I don't want to be too nitpicky but ... the sentence has two "the", aka "the the most important". It is a really irrelevant error, but on the other hand, has nobody ever read the documentation through slowly, before publishing? Because then this means lack of care and interest. Again, people make typos, that's ok, but if you try to promote a new language, you should at the least have read your own (!!!) writing once. And I am quite certain that the author has not bothered to check his own primary writing here, not even once. So why would he then expect others to want to use a new programming language? Sure, that typo means nothing at all about the programming language itself, but as I got older I also realised that many great language designers are horrible at writing documentation. I'd much rather use languages that are very well documented. Naturally this is a tiny issue here, but if you don't even care about typos in the primary introduction, it makes one wonder about the long term focus of the language as such.

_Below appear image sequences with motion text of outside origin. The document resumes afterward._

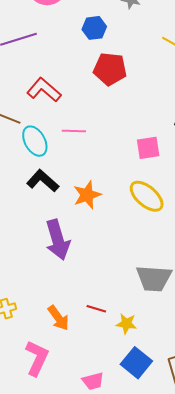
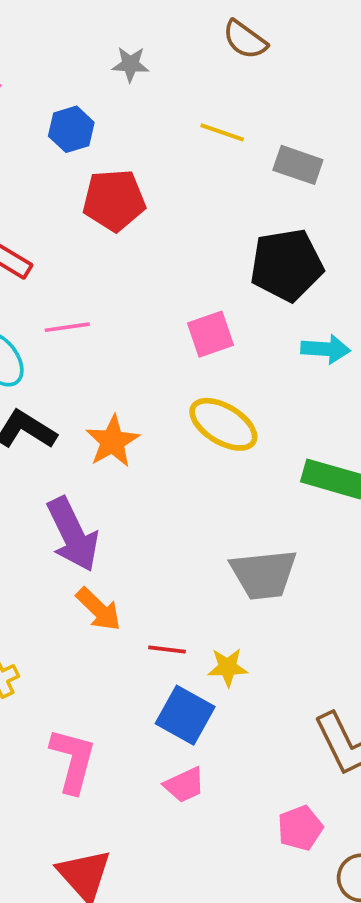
orange arrow: (58, 318) -> (98, 609), moved
blue square: (136, 363) -> (185, 715), moved

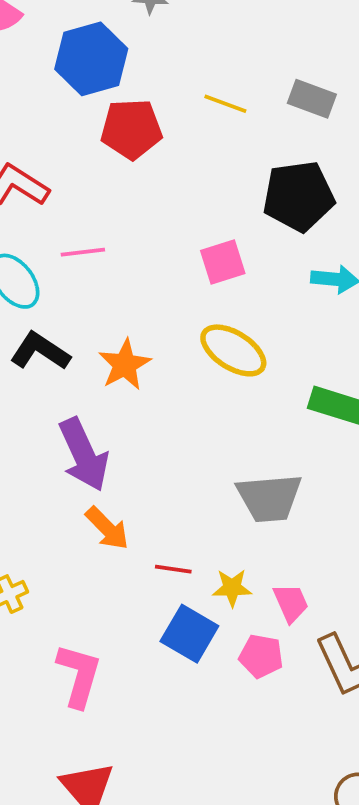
blue hexagon: (71, 129) -> (91, 59), size x1.6
yellow line: (222, 132) -> (225, 104), moved
pink trapezoid: (184, 785) -> (291, 603), moved, turned -90
pink pentagon: (300, 828) -> (261, 656), moved, turned 30

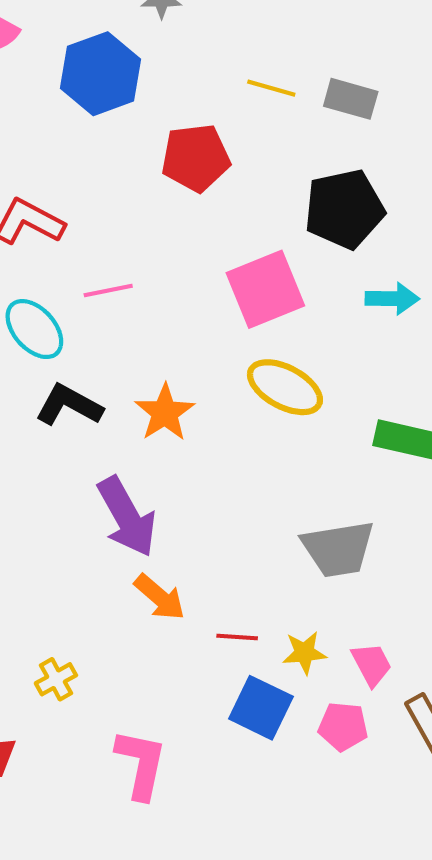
yellow line: (225, 104) -> (271, 88), moved
red pentagon: (131, 129) -> (196, 158), moved
pink square: (223, 262) -> (265, 289), size x1.5

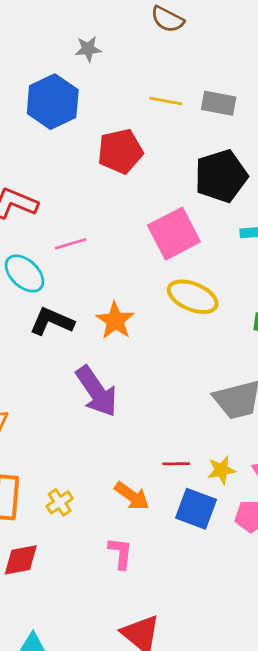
orange arrow: (160, 597) -> (132, 496), moved
pink L-shape: (141, 764) -> (120, 553), size x0.7

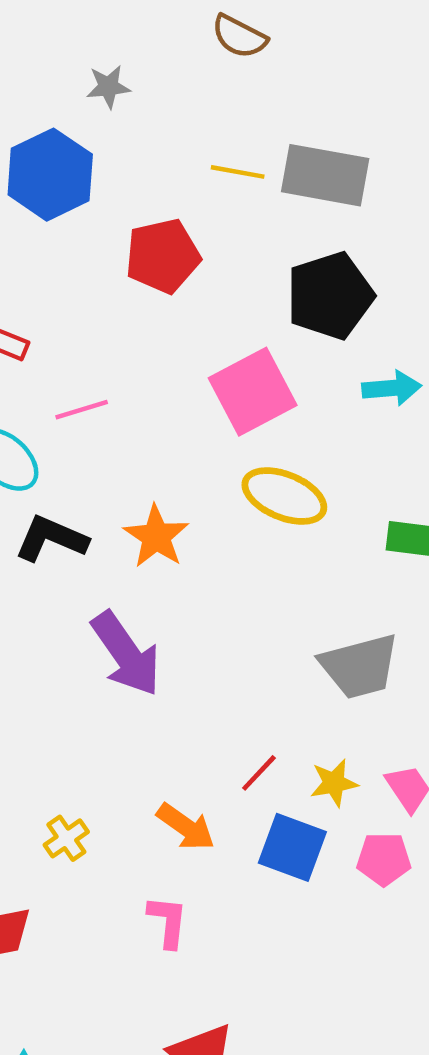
gray rectangle: (219, 103) -> (325, 175), size x1.5
red line: (176, 464) -> (259, 773), turned -45

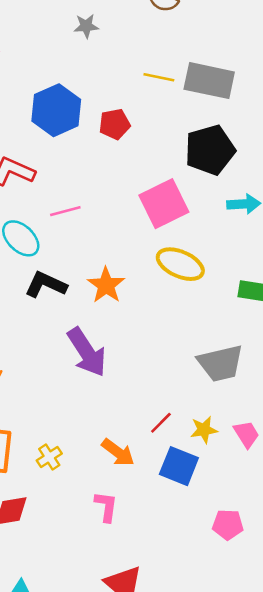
blue hexagon: (50, 175) -> (56, 110), moved
red pentagon: (163, 256) -> (115, 124), size x0.7
pink pentagon: (384, 859) -> (228, 525), moved

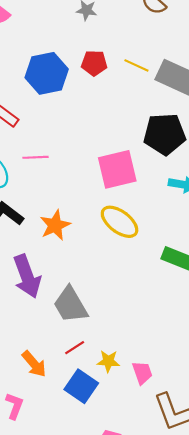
red pentagon: (115, 124) -> (94, 63), moved
gray trapezoid: (221, 363) -> (70, 305), moved, turned 60

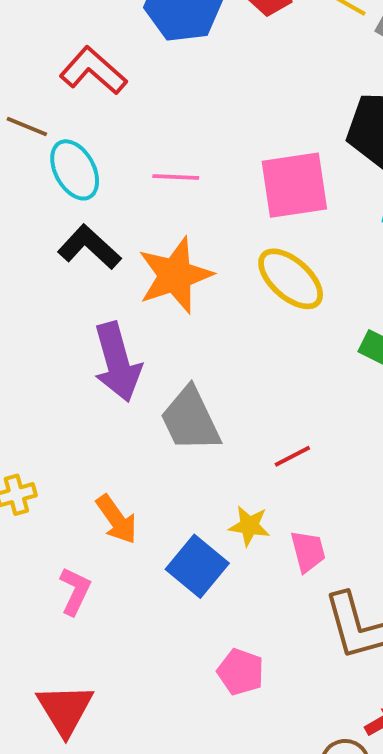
pink line: (36, 157) -> (176, 177), moved
orange star: (55, 225) -> (175, 275), size x1.4
red line: (75, 348) -> (292, 456), moved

Thanks for the report. I just made a PR to fix it.

I was not involved in writing this, but in my experience it's better to edit the text in Google Docs or something similar that catches all these easy typos. But it's harder to collaborate and make it git friendly, so I guess they just used a standard editor that has less support for this kind of errors.

Haven't tried it, but isn't collaborative editing what the zec.dev people are working on?

Extremely poor reasoning to assume that an author, upon reading his own primary writing once, is guaranteed to catch a typo of this nature.